The increasing rates of Alzheimer’s disease and the absence of a cure push health experts to focus on the prevention measures of cognitive decline. One strategy is a change in eating style. The Mediterranean diet is at the top of this healthy shift, consisting of highly nutritious foods studied to have some healing effects. Its followers continue to grow because of its touted benefit of decreasing the risk of cognitive decline.
What Constitutes a Mediterranean Diet
Here’s what comprises this form of eating:
- Regular intake of olive oil and nuts
- Daily consumption of whole grains, vegetables, nuts, fresh fruits and low-fat dairy products
- Moderate consumption of fish, eggs, poultry and potatoes
- Sparing intake of red meat
How Does It Reduce Alzheimer’s Risk?
The Mediterranean diet plan consists of wholesome choices that provide protective benefits to the brain.
Olive Oil and Nuts Contain Plant-Based Fats
Olive oil is an excellent source of plant-based lipids rich with omega-3 and omega-6 fatty acids. Consuming this unsaturated fat will increase the volume of high-density lipoproteins (HDL) or good cholesterol in the body.
HDL moves the excess bad fats or low-density lipoproteins (LDL) from the blood to the liver, where they’re discarded. Lower LDL levels reduce your risk of heart disease — a risk factor of dementia.
High levels of LDL and triglycerides are positively associated with various markers of Alzheimer’s disease, such as neurofibrillary tangles and beta-amyloid. Therefore, regular consumption of olive oil may enhance cognitive function.
Vegetables and Fruits Have Polyphenols
Berries, apples, parsley and broccoli contain chemicals called polyphenols. These compounds are praised for neutralising free radicals and exerting neuroprotective and anti-inflammatory effects, essential for optimal brain health.

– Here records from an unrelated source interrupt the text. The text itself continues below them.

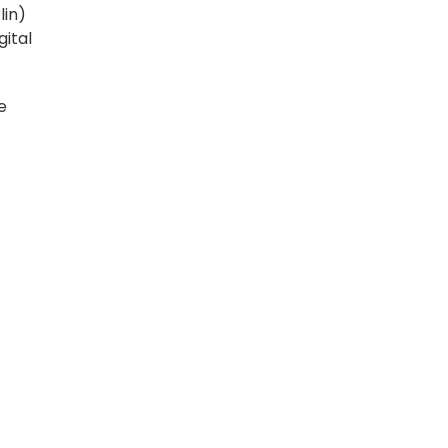
lin)
ital
e
App
LinkedIn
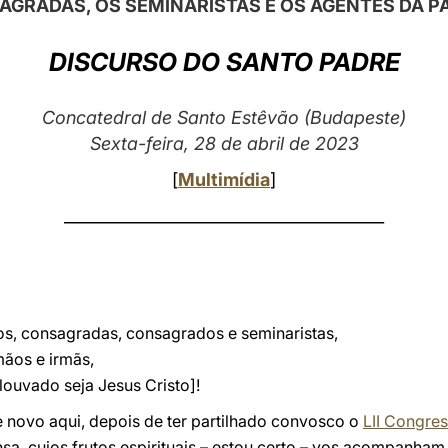
AGRADAS, OS SEMINARISTAS E OS AGENTES DA 
DISCURSO DO SANTO PADRE
Concatedral de Santo Estêvão (Budapeste)
Sexta-feira, 28 de abril de 2023
[
Multimídia
]
________________________________________
s, consagradas, consagrados e seminaristas,
mãos e irmãs,
[louvado seja Jesus Cristo]!
e novo aqui, depois de ter partilhado convosco o
LII Congres
a, cujos frutos espirituais – estou certo – vos acompanham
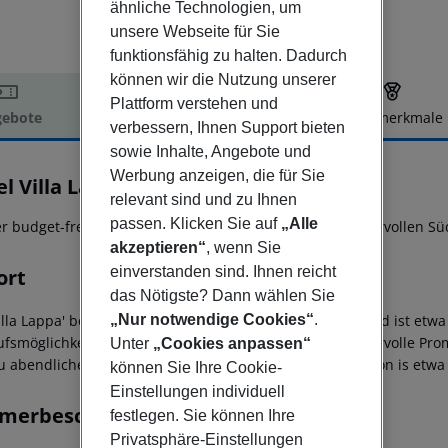
ähnliche Technologien, um
unsere Webseite für Sie
funktionsfähig zu halten. Dadurch
können wir die Nutzung unserer
Plattform verstehen und
ebote
Hotelbeschreibung
Hotelmerkmale
verbessern, Ihnen Support bieten
elbeschreibung
sowie Inhalte, Angebote und
Werbung anzeigen, die für Sie
l Villa Lappa
relevant sind und zu Ihnen
2
passen. Klicken Sie auf
„Alle
er budget-freundlicher 2*-Sterne Komplex an der wundervollen Sü
akzeptieren“
, wenn Sie
einverstanden sind. Ihnen reicht
ort
das Nötigste? Dann wählen Sie
„Nur notwendige Cookies“
.
illa Lappa' befindet sich in ruhiger Lage im Ort Plakias und ist et
ufsmöglichkeiten, Tavernen und Restaurants. Die wundervolle Prom
Unter
„Cookies anpassen“
zu abendlichen Spaziergängen ein. Der Flughafen Heraklion is etwa
können Sie Ihre Cookie-
Einstellungen individuell
merbeschreibung
festlegen. Sie können Ihre
Privatsphäre-Einstellungen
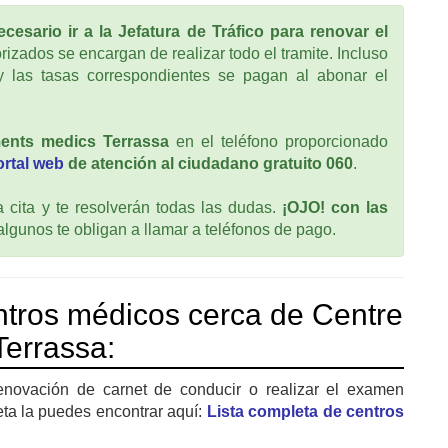
cesario ir a la Jefatura de Tráfico para renovar el
rizados se encargan de realizar todo el tramite. Incluso
 las tasas correspondientes se pagan al abonar el
ents medics Terrassa
en el teléfono proporcionado
ortal web
de atención al ciudadano gratuito 060
.
cita y te resolverán todas las dudas.
¡OJO! con las
 algunos te obligan a llamar a teléfonos de pago.
tros médicos cerca de Centre
errassa:
enovación de carnet de conducir o realizar el examen
eta la puedes encontrar aquí:
Lista completa de centros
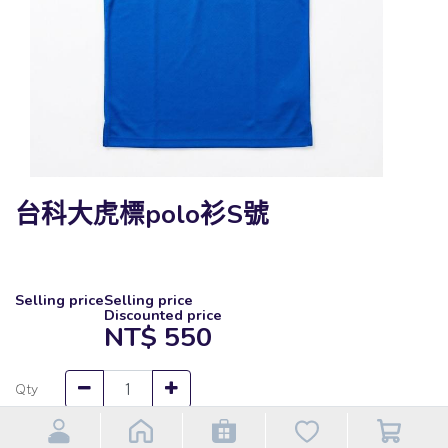
台科大虎標polo衫S號
Selling price
Selling price
Discounted price
NT$
550
Qty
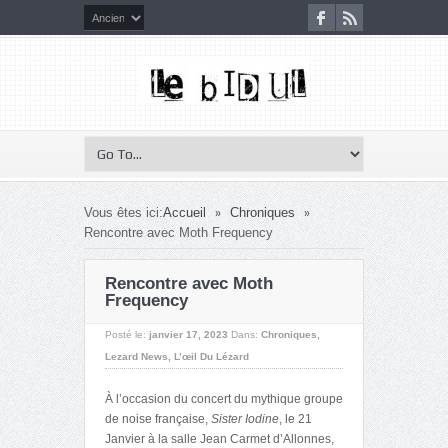
»
»
Vous êtes ici:
Accueil
Chroniques
Rencontre avec Moth Frequency
Rencontre avec Moth
Frequency
Posté le:
janvier 17, 2023
Dans:
Chroniques
,
Lezard News
,
L’œil Du Lézard
À l’occasion du concert du mythique groupe
de noise française,
Sister Iodine
, le 21
Janvier à la salle Jean Carmet d’Allonnes,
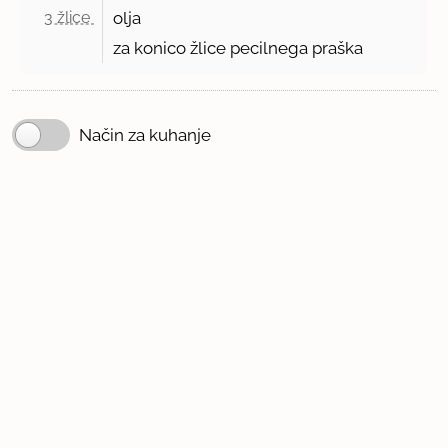
3 žlice 
olja
za konico žlice pecilnega praška
Način za kuhanje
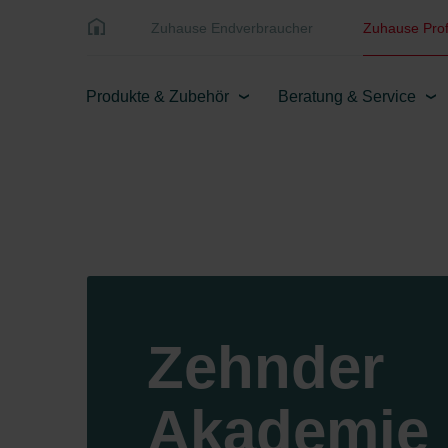
Zuhause Endverbraucher
Zuhause Prof
Produkte & Zubehör
Beratung & Service
Zehnder
Akademie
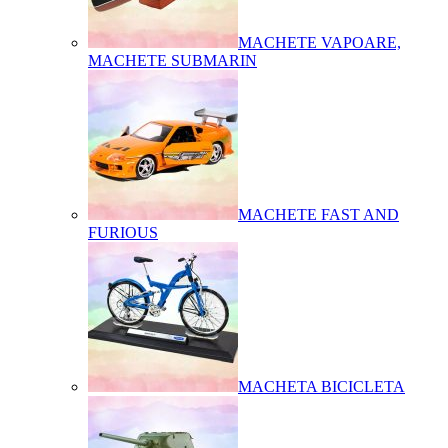
MACHETE VAPOARE,
MACHETE SUBMARIN
MACHETE FAST AND
FURIOUS
MACHETA BICICLETA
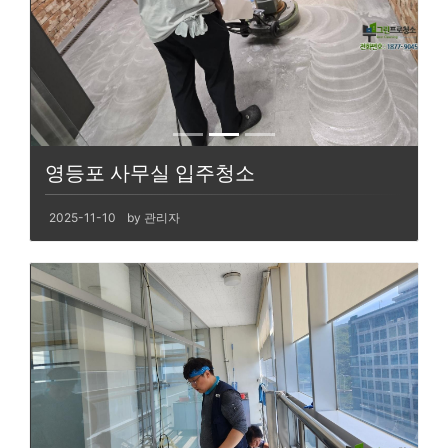
영등포 사무실 입주청소
2025-11-10
by 관리자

The brain is vulnerable to oxidative damage, which occurs when the amount of free radicals or unstable molecules in the body exceeds the antioxidants. The antioxidants act as janitors that clear away those unsteady molecules that cause cell damage and, ultimately, diseases. Supplementing polyphenols through increased consumption of fruits and vegetables can decrease the vulnerability of older people to oxidative stress and keep their cognitive functions sharp.
Fish and Seafood Pack Protein and Omega-3
Fish and seafood are excellent sources of protein, vitamins and omega-3 fatty acids. Long-term consumption of DHA and EPA — types of omega-3 fats — mitigate the risk of Alzheimer’s disease and boost cognitive function in aging women.
One study found dietary intake of omega-3 fatty acids can reduce the risk of all-cause dementia or cognitive decline by 20%. Long-term supplementation can lower the possibility of Alzheimer’s disease by 64%. Eating fish and seafood at least twice a week provides the brain with the nutrients it needs to stay in top shape.
Whole Grains Have Dietary Fibre and Phytochemicals
Another staple of the Mediterranean diet is whole grains. Researchers in one study found people with the highest intake of whole grains had a 34% lower probability of all-cause dementia and 40% of Alzheimer’s disease.
Whole grains are high in dietary fibre, vitamins, minerals and phytochemicals. Researchers identified four potential mechanisms by which consumption can decrease dementia incidence:
- Those who eat more whole grains tend to have better socioeconomic status and lifestyles. They don’t smoke or exceed the recommended alcohol intake and exercise regularly.
- Whole grains contain soluble fibre that improves glycolipid metabolism. It reduces cholesterol levels.
- Whole grains increase the production of short-chain fatty acids, enhancing the gut environment. They boost the body’s immunity, decreasing the risk of dementia.
- They have components that promote angiogenesis — the formation of new blood vessels — and neurogenesis — the development of neurons.
Switch to a Healthier Diet
Foods nourish the body and mind. Change to a Mediterranean diet to protect your brain and live a healthier lifestyle with reduced risk of Alzheimer’s disease.